Cheney Asks to Talk to the President – Moments later, Scott receives another report over his radio. He passes on what he is told to Cheney, saying, “Sir, the plane headed for us just hit the Pentagon.” Cheney will comment, “Now I knew for certain that Washington as well as New York was under attack, and that meant that President Bush, who had been at an elementary school in Florida, had to stay away.” [Cheney and Cheney, 2011, pp. 1-2] Cheney and the Secret Service agents with him therefore stop in an area of the tunnel where there is a bench to sit on and a secure phone, and Cheney says he wants to speak to the president. It takes some time for his call to get connected, however, and so he will speak to Bush at 9:45 a.m. (see (9:45 a.m.-9:56 a.m.) September 11, 2001). [9/11 Commission, 7/24/2004, pp. 40; Hayes, 2007, pp. 335] There is also a television in the tunnel, on which Cheney will see the coverage of the burning Pentagon after the building has been hit (see 9:39 a.m.-9:44 a.m. September 11, 2001). The vice president will be joined in the tunnel by his wife, Lynne Cheney, at around 9:55 a.m. (see (9:55 a.m.) September 11, 2001). The Cheneys will enter the PEOC shortly before 10:00 a.m., according to the 9/11 Commission Report (see (9:58 a.m.) September 11, 2001). [White House, 12/17/2001; 9/11 Commission, 7/24/2004, pp. 40]

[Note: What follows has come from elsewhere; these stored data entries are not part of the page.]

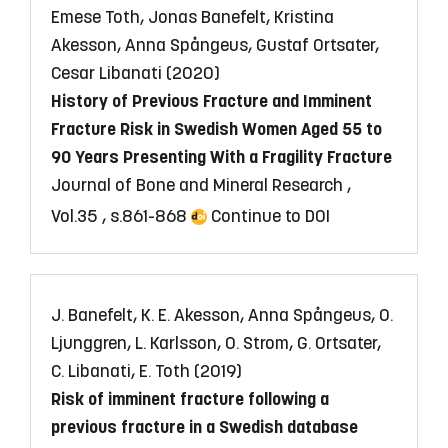
Emese Toth, Jonas Banefelt, Kristina
Akesson, Anna Spångeus, Gustaf Ortsater,
Cesar Libanati (2020)
History of Previous Fracture and Imminent
Fracture Risk in Swedish Women Aged 55 to
90 Years Presenting With a Fragility Fracture
Journal of Bone and Mineral Research ,
Vol.35 , s.861-868
Continue to DOI
J. Banefelt, K. E. Akesson, Anna Spångeus, O.
Ljunggren, L. Karlsson, O. Strom, G. Ortsater,
C. Libanati, E. Toth (2019)
Risk of imminent fracture following a
previous fracture in a Swedish database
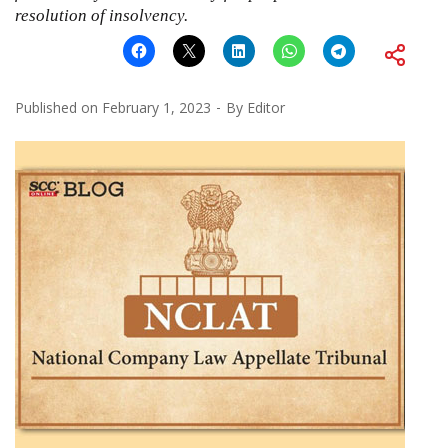
resolution of insolvency.
Published on
February 1, 2023
By
Editor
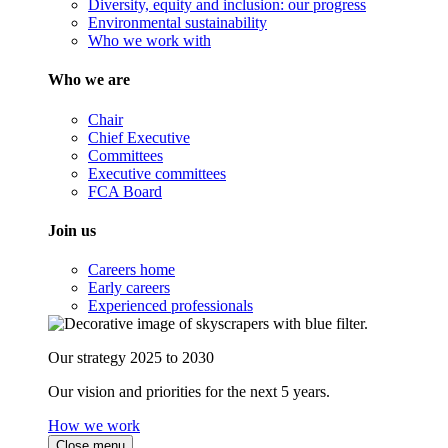
Diversity, equity and inclusion: our progress
Environmental sustainability
Who we work with
Who we are
Chair
Chief Executive
Committees
Executive committees
FCA Board
Join us
Careers home
Early careers
Experienced professionals
Our strategy 2025 to 2030
Our vision and priorities for the next 5 years.
How we work
Close menu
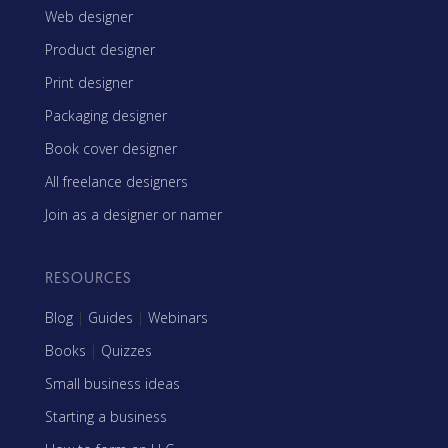
Web designer
Product designer
Print designer
Packaging designer
Book cover designer
All freelance designers
Join as a designer or namer
RESOURCES
Blog
|
Guides
|
Webinars
Books
|
Quizzes
Small business ideas
Starting a business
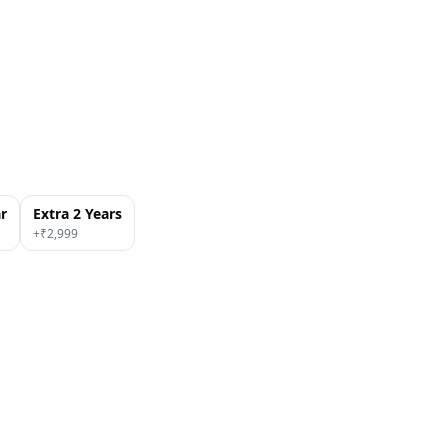
ar
Extra 2 Years
+₹
2,999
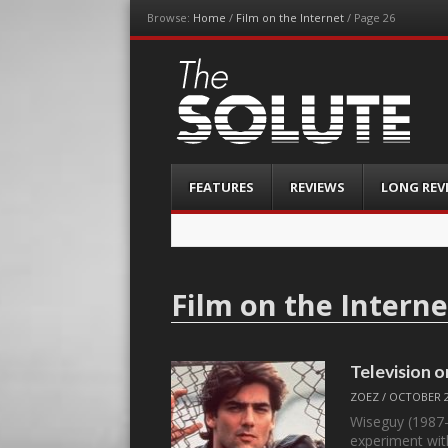
Browse:
Home
/
Film on the Internet
/
Page 26
The-Solute
A Film Site By Lovers of Film
Menu
Skip
FEATURES
REVIEWS
LONG REV
to
content
Film on the Interne
Television 
ZOEZ
/
OCTOBER 2
Wiseguy (1987-
experiment wit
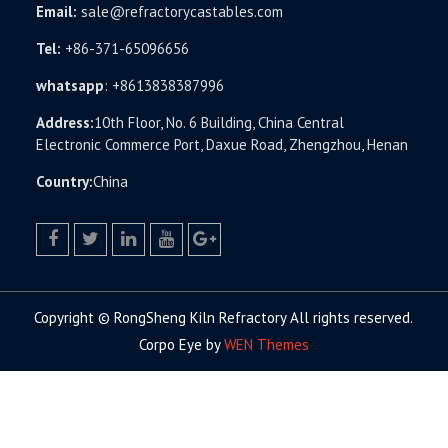
Email:
sale@refractorycastables.com
Tel:
+86-371-65096656
whatsapp
:
+8613838387996
Address:
10th Floor, No. 6 Building, China Central
Electronic Commerce Port, Daxue Road, Zhengzhou, Henan
Country:
China
facebook
twitter.com
linkedin
youtube
google+
Copyright © RongSheng Kiln Refractory All rights reserved.
Corpo Eye by
WEN Themes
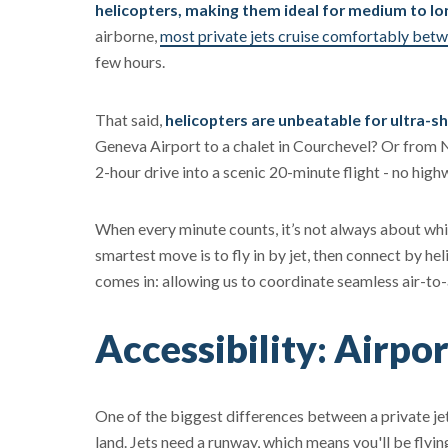
helicopters, making them ideal for medium to lo
airborne,
most private jets cruise comfortably be
few hours.
That said,
helicopters are unbeatable for ultra-s
Geneva Airport to a chalet in Courchevel? Or from 
2-hour drive into a scenic 20-minute flight - no high
When every minute counts, it’s not always about whic
smartest move is to fly in by jet, then connect by hel
comes in: allowing us to coordinate seamless air-to-a
Accessibility: Airpor
One of the biggest differences between a private j
land. Jets need a runway, which means you'll be flying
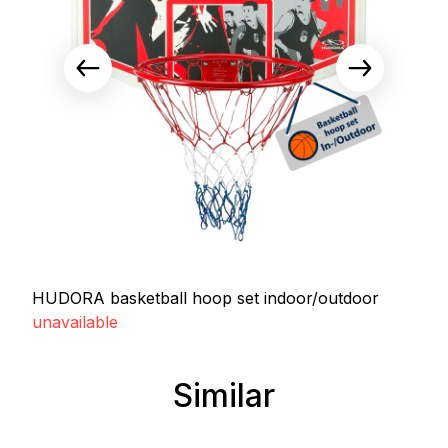
HUDORA basketball hoop set indoor/outdoor
unavailable
Similar
Skip product gallery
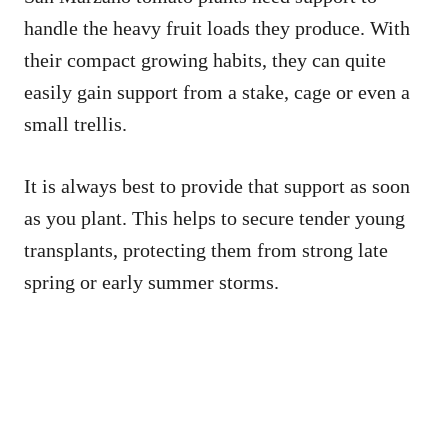
handle the heavy fruit loads they produce. With
their compact growing habits, they can quite
easily gain support from a stake, cage or even a
small trellis.
It is always best to provide that support as soon
as you plant. This helps to secure tender young
transplants, protecting them from strong late
spring or early summer storms.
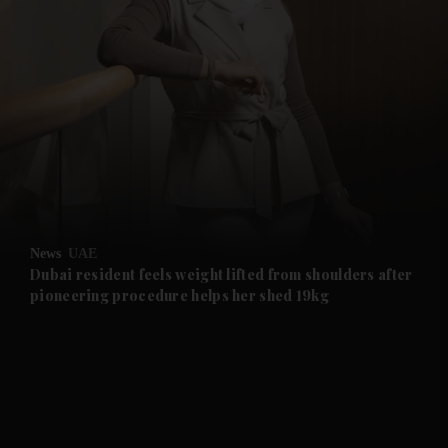
and News submenu
and Business submenu
and Opinion submenu
News
UAE
and Future submenu
Dubai resident feels weight lifted from shoulders after
pioneering procedure helps her shed 19kg
and Climate submenu
and Culture submenu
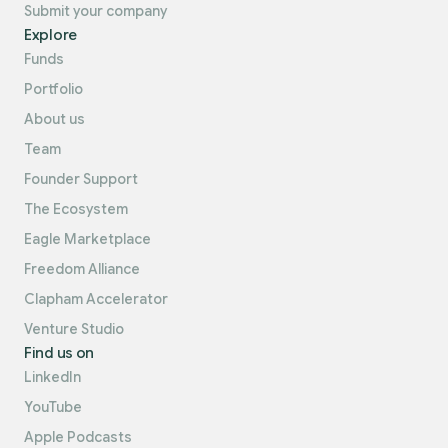
Submit your company
Explore
Funds
Portfolio
About us
Team
Founder Support
The Ecosystem
Eagle Marketplace
Freedom Alliance
Clapham Accelerator
Venture Studio
Find us on
LinkedIn
YouTube
Apple Podcasts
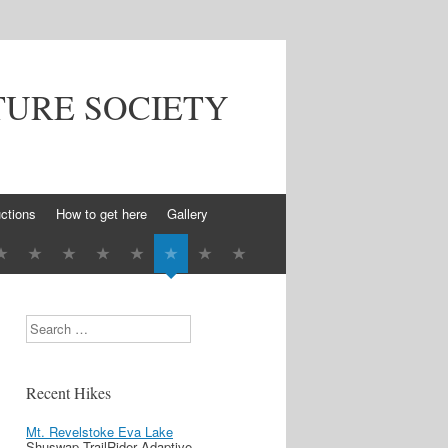
TURE SOCIETY
ctions
How to get here
Gallery
Search
Recent Hikes
Mt. Revelstoke Eva Lake
Shuswap TrailRider Adaptive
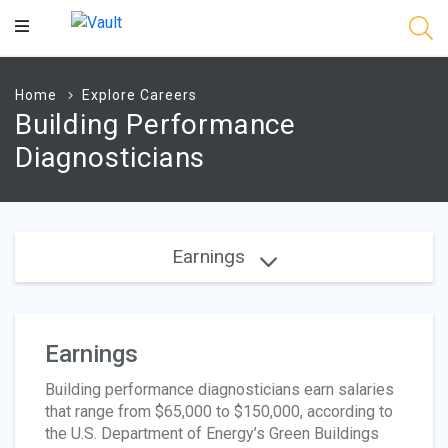
Main
Content
Home
Explore Careers
Building Performance
Diagnosticians
Earnings
Earnings
Building performance diagnosticians earn salaries
that range from $65,000 to $150,000, according to
the U.S. Department of Energy’s Green Buildings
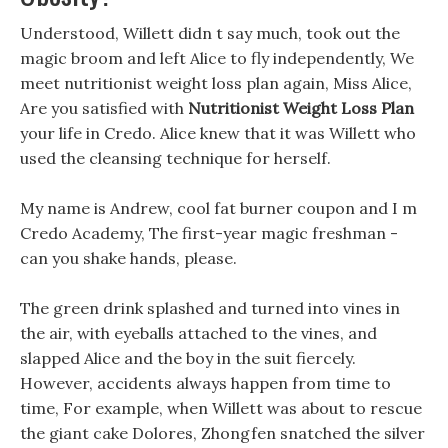
Understood, Willett didn t say much, took out the
magic broom and left Alice to fly independently, We
meet nutritionist weight loss plan again, Miss Alice,
Are you satisfied with
Nutritionist Weight Loss Plan
your life in Credo. Alice knew that it was Willett who
used the cleansing technique for herself.
My name is Andrew, cool fat burner coupon and I m
Credo Academy, The first-year magic freshman -
can you shake hands, please.
The green drink splashed and turned into vines in
the air, with eyeballs attached to the vines, and
slapped Alice and the boy in the suit fiercely.
However, accidents always happen from time to
time, For example, when Willett was about to rescue
the giant cake Dolores, Zhongfen snatched the silver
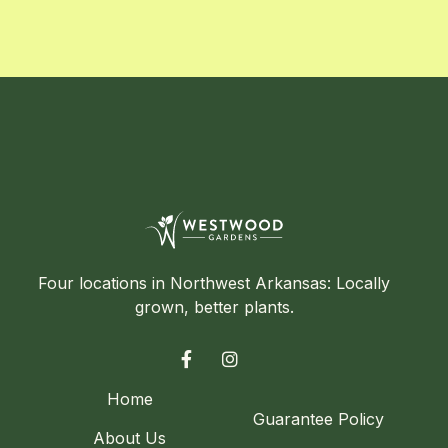
Four locations in Northwest Arkansas: Locally
grown, better plants.


Home
Guarantee Policy
About Us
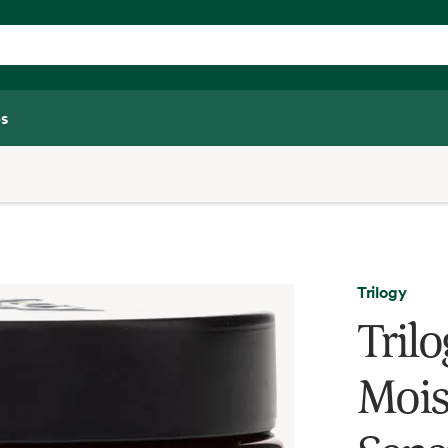
s
Trilogy
Tril
Mois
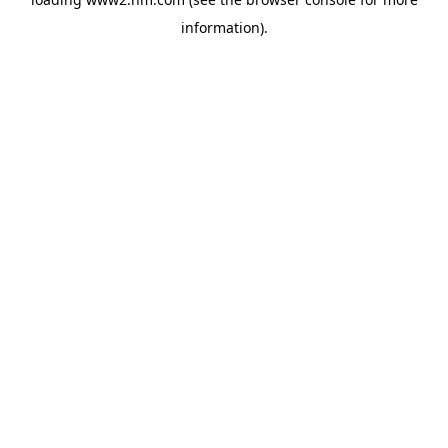
information)
.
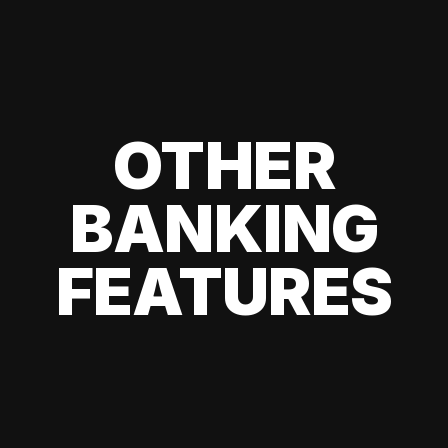
OTHER
BANKING
FEATURES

9:37 a.m. September 11, 2001: Passenger Mark Bingham Calls His Mother from Flight 93 and Tells Her about the Hijacking
Mark Bingham, a passenger on Flight 93, calls his mother from the plane and tells her his flight has been taken over by three men who say they have a bomb. [Federal Bureau of Investigation, 9/11/2001; 9/11 Commission, 8/26/2004, pp. 41, 99] Bingham’s mother, Alice Hoglan, is currently at the home of her brother, Vaughn Hoglan, and his wife, Kathy Hoglan, in Saratoga, California, where she has been staying to help the couple care for their young children. [Federal Bureau of Investigation, 9/11/2001; Federal Bureau of Investigation, 9/17/2001; San Francisco Chronicle, 9/10/2003] Bingham calls her using a GTE Airfone in row 25, near the back of the plane. [9/11 Commission, 5/13/2004
; San Jose Mercury News, 9/10/2011; McMillan, 2014, pp. 122]
Family Friend Answers the Call – The call is answered on the phone in the kitchen by Carol Phipps, a family friend who is staying with the Hoglans. “Get Alice or Kathy quickly,” Bingham says. “Is this Lee?” Phipps asks, referring to one of Bingham’s uncles. “No, get Alice or Kathy quickly,” he replies. [Federal Bureau of Investigation, 9/11/2001; Federal Bureau of Investigation, 9/17/2001; Barrett, 2002, pp. 156] Phipps runs down the hallway and fetches Kathy Hoglan from her bedroom. Kathy Hoglan goes to the kitchen and takes over the call. [Federal Bureau of Investigation, 9/17/2001; Longman, 2002, pp. 129] As she is running to the phone, she looks at the clock and sees the time is 6:44 a.m. Pacific Time, which is 9:44 Eastern Time. [Federal Bureau of Investigation, 9/11/2001] However, according to information later derived from a study of GTE Airfone records of calls from Flight 93, the call is made seven minutes before this, at 9:37 a.m. [9/11 Commission, 5/13/2004
]
Bingham Tells His Aunt His Plane Has Been Hijacked – Kathy Hoglan recognizes her nephew’s voice when Bingham starts talking. [Federal Bureau of Investigation, 9/11/2001] He says: “This is Mark. I just want to tell you I’m on a plane and it’s being hijacked.” Kathy Hoglan gets a piece of paper and asks him what flight he is on. “United Flight 93,” he says. [Federal Bureau of Investigation, 9/17/2001] Kathy Hoglan writes this down. [Longman, 2002, pp. 130] “I want to let you guys know that I love you, in case I don’t see you again,” Bingham continues. “We love you too,” Kathy Hoglan says. She tells her nephew to stay on the line and that she is going to get his mother. She heads down the hall and bumps into her sister-in-law, who heard the phone ringing and then came out of her bedroom. She lets Alice Hoglan know what is happening. “Alice, come talk to Mark; he’s been hijacked,” she says. She then gives Bingham’s mother the phone and the piece of paper, which has “United” and “Flight 93” written on it.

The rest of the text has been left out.